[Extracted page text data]
--- START ---

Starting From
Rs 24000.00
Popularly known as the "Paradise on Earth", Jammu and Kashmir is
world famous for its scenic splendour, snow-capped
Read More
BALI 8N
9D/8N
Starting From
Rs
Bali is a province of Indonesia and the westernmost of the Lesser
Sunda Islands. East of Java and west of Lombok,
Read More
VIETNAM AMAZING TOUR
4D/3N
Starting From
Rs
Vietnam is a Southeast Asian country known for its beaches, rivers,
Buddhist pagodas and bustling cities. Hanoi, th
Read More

--- END ---
--- START ---

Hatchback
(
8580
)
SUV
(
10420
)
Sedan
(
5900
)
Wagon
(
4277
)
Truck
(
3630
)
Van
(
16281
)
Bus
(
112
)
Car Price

--- END ---

Activity:
The answer is every line in the data where the word "known" appears.

Worked solution:
Popularly known as the "Paradise on Earth", Jammu and Kashmir is
Vietnam is a Southeast Asian country known for its beaches, rivers,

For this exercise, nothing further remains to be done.